# Walnut plaque



## difalkner (Jan 3, 2012)

No fancy boxes like John made and no video but just a simple plaque I did for my church guitar picking buddy and his wife. 

This Saturday will be their 40th wedding anniversary and their boys are throwing a surprise party. I figured a plaque was in order so I whipped this up in Fusion 360 and cut it this morning, sprayed one coat of sealer and two coats of gloss lacquer. 

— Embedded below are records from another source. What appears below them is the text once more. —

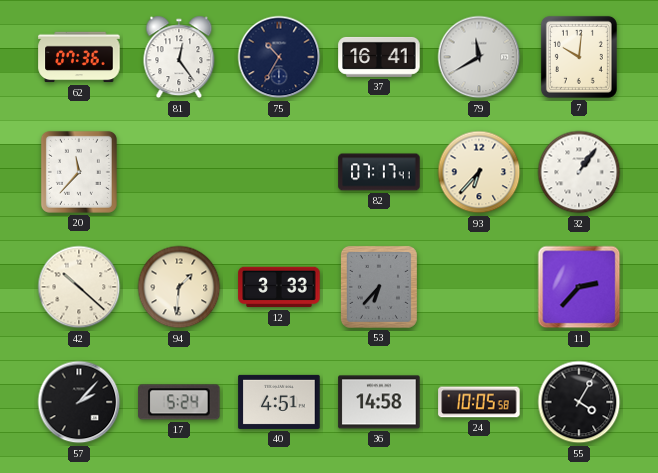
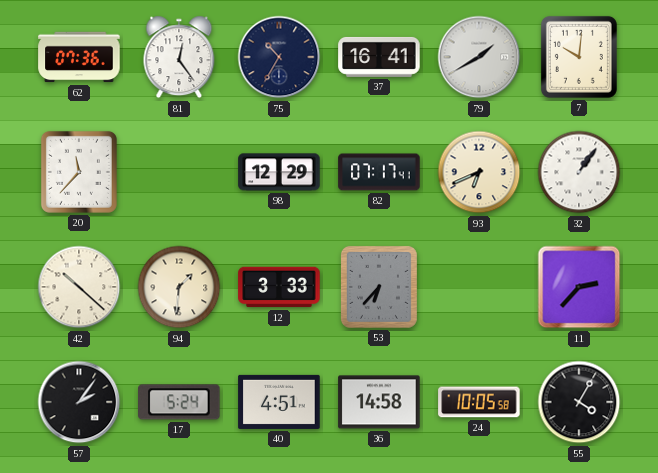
79: 11:40 -> 1:40
98: none -> 12:29
93: 6:37 -> 6:41
57: 2:07 -> 2:06
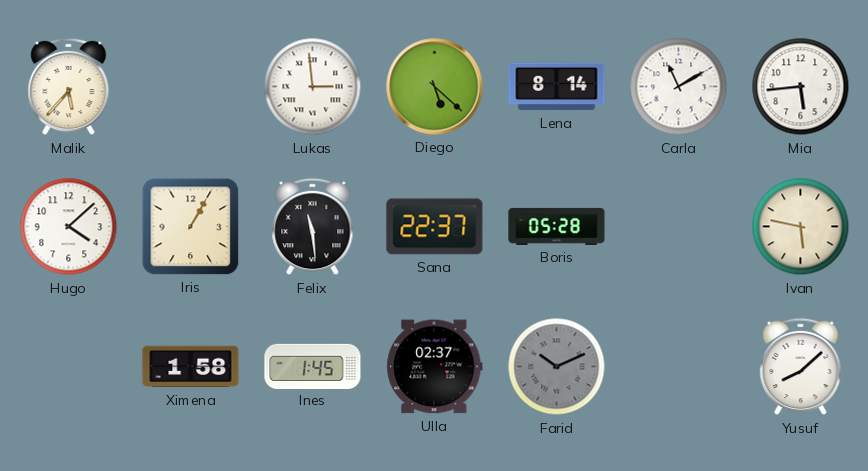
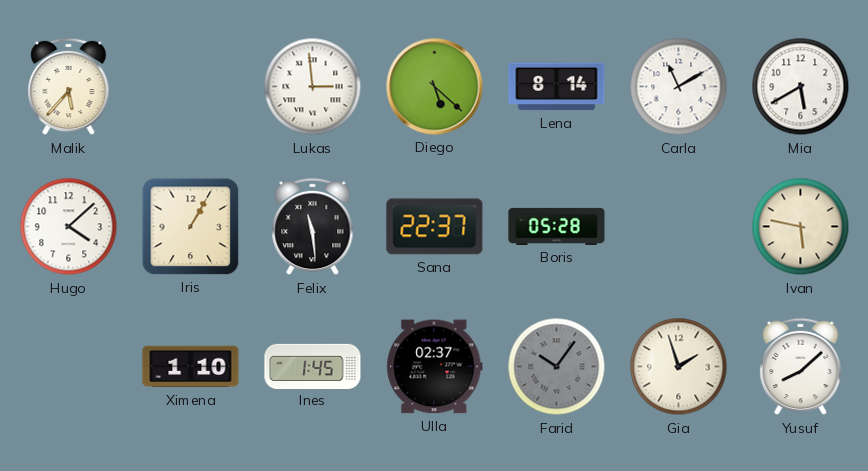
Mia: 5:44 -> 5:40
Ximena: 1:58 -> 1:10
Farid: 10:11 -> 10:06
Gia: none -> 1:57
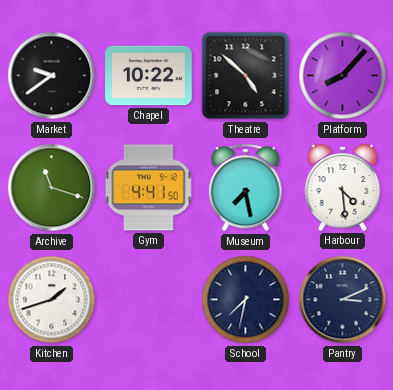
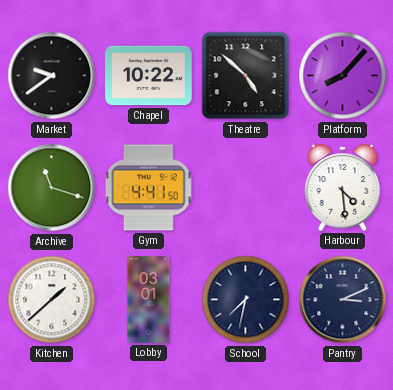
Museum: 7:28 -> none
Kitchen: 1:42 -> 1:38
Lobby: none -> 03:01
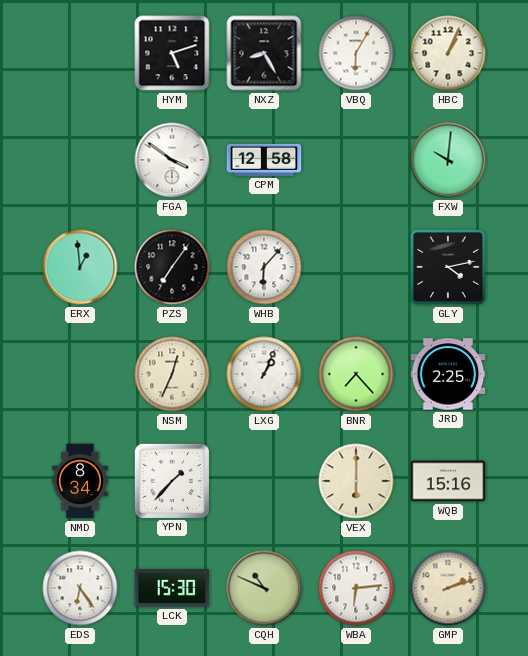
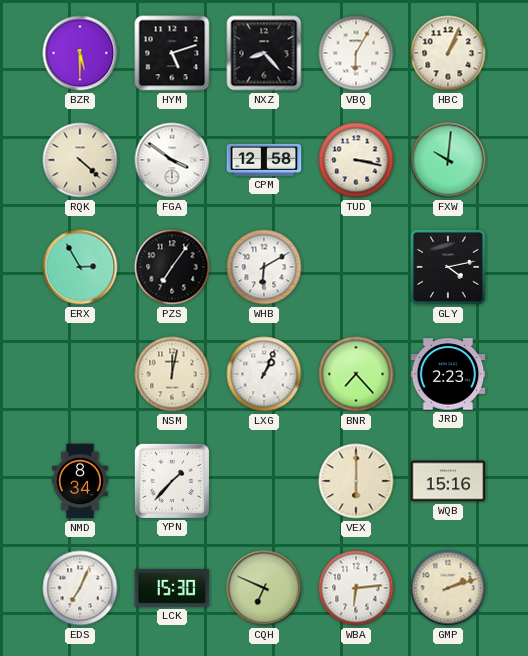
BZR: none -> 5:30
NXZ: 8:25 -> 8:23
RQK: none -> 4:22
TUD: none -> 3:17
ERX: 12:59 -> 2:55
WHB: 6:07 -> 6:10
NSM: 12:34 -> 12:02
JRD: 2:25 -> 2:23
EDS: 6:24 -> 7:04
CQH: 10:49 -> 6:49
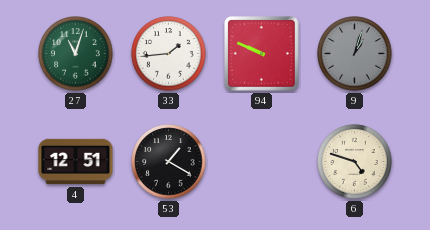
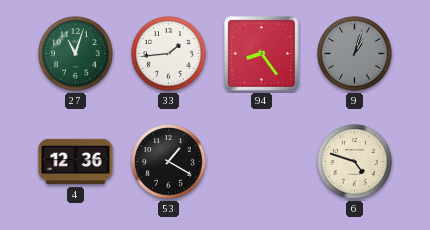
94: 9:49 -> 8:24
4: 12:51 -> 12:36
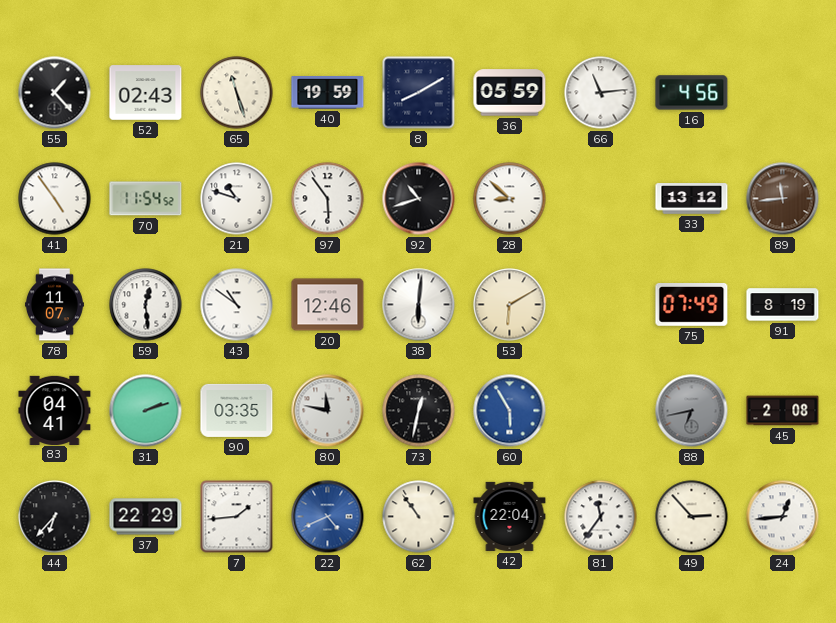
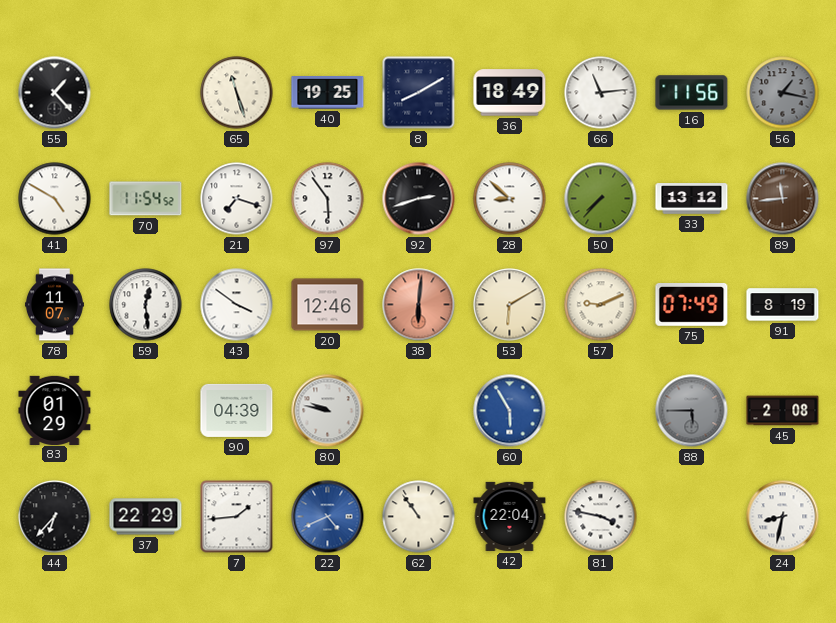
52: 02:43 -> none
40: 19:59 -> 19:25
36: 05:59 -> 18:49
16: 4:56 -> 11:56
56: none -> 1:17
41: 4:54 -> 4:50
21: 10:48 -> 7:18
92: 10:42 -> 2:42
50: none -> 7:37
43: 10:51 -> 3:51
38 dial: white -> salmon
57: none -> 9:11
83: 04:41 -> 01:29
31: 2:12 -> none
90: 03:35 -> 04:39
80: 11:47 -> 9:47
73: 12:32 -> none
88: 6:43 -> 5:45
81: 11:36 -> 3:47
49: 2:53 -> none
24: 12:44 -> 8:32
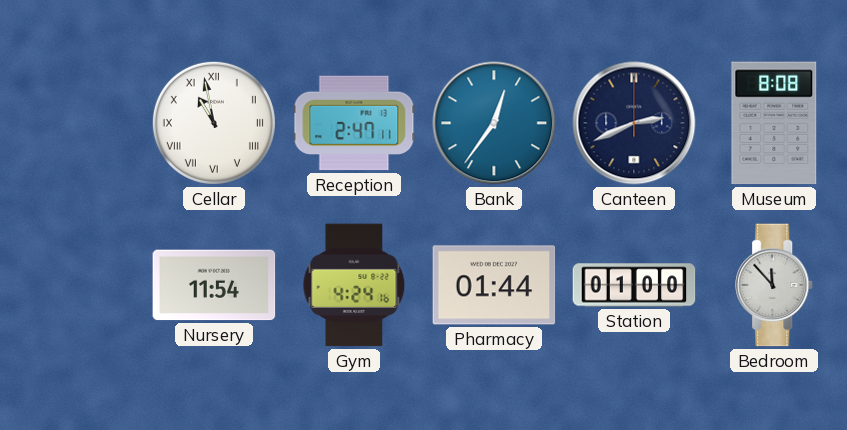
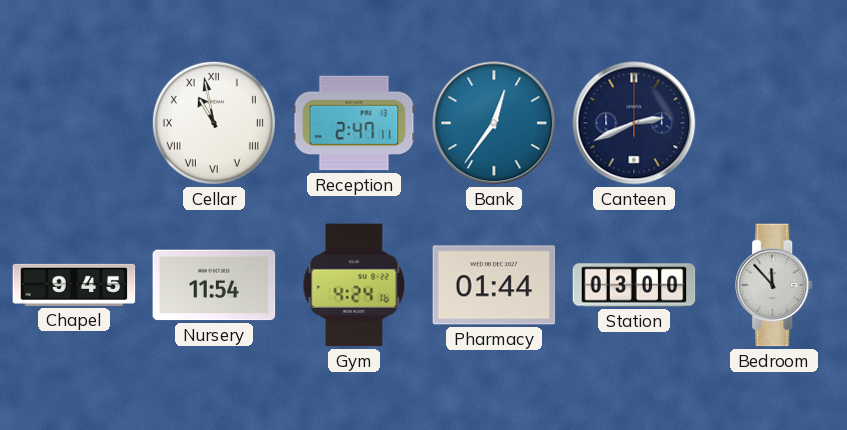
Museum: 8:08 -> none
Chapel: none -> 9:45
Station: 01:00 -> 03:00
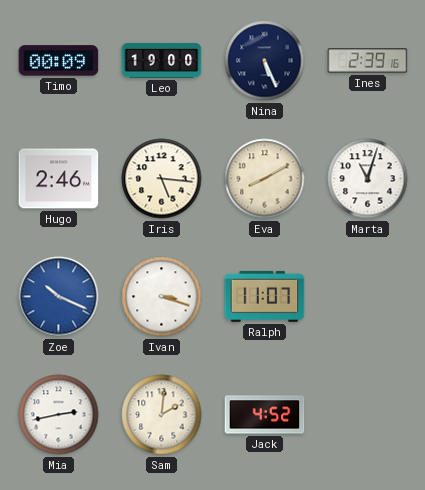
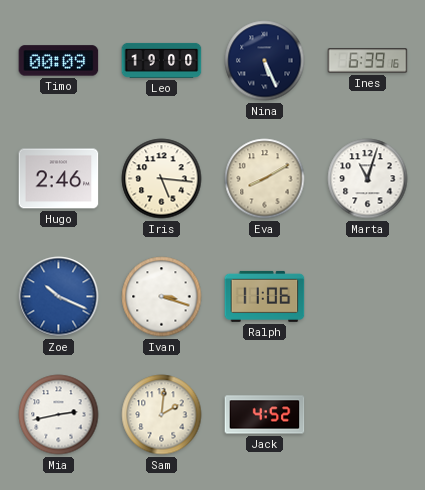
Ines: 2:39 -> 6:39
Ralph: 11:07 -> 11:06
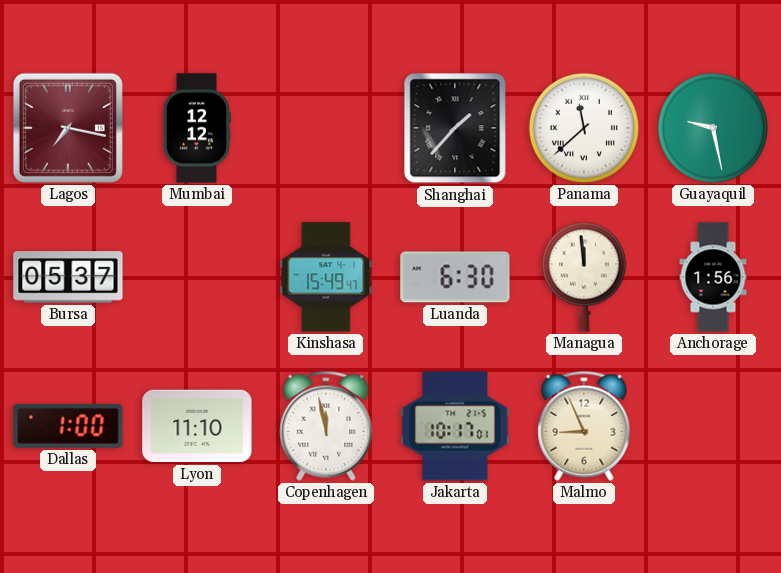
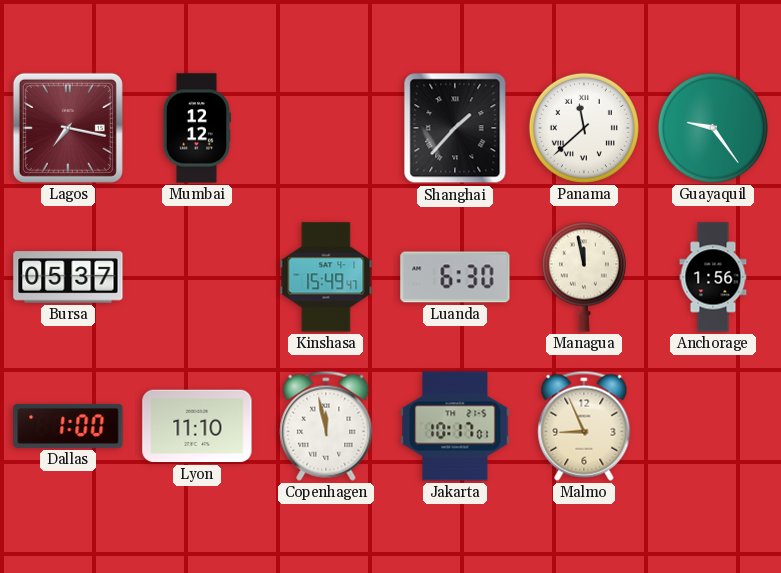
Guayaquil: 9:28 -> 9:24
Managua: 11:59 -> 11:58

The back is 4 pieces of Walnut with a lot of sapwood and the face is bookmatched Walnut that I resawed to about 1/4" thick. This particular piece had a lot of color in it and I tried to capture that in the photo but it was hard to get all the wording to show up. That actually shows up better in the shot of it on the CNC and with a little Naphtha. It's about 10.5" x 15" in size and is pretty easy to read in person.

































Enjoy!
David


----------



## UglySign (Nov 17, 2015)

Very Nice David!

Vertical grain and text is always a tough read
aside from it being dark to boot.

Maybe consider some Gold Leaf while working with Walnut
on your next project.


----------



## honesttjohn (Feb 17, 2015)

Wish you were closer David. I'd reduce your walnut stash. Seems like you got more than enuff. lol


----------



## MEBCWD (Jan 14, 2012)

honesttjohn said:


> Wish you were closer David. I'd reduce your walnut stash. Seems like you got more than enuff. lol


John don't you realize that stuff grows on trees?>


----------



## RainMan 2.0 (May 6, 2014)

Another great sign . Sure is pretty


----------



## Zoyvod (Sep 17, 2017)

Look great i saw the post on woodworking talk, awesome work.


----------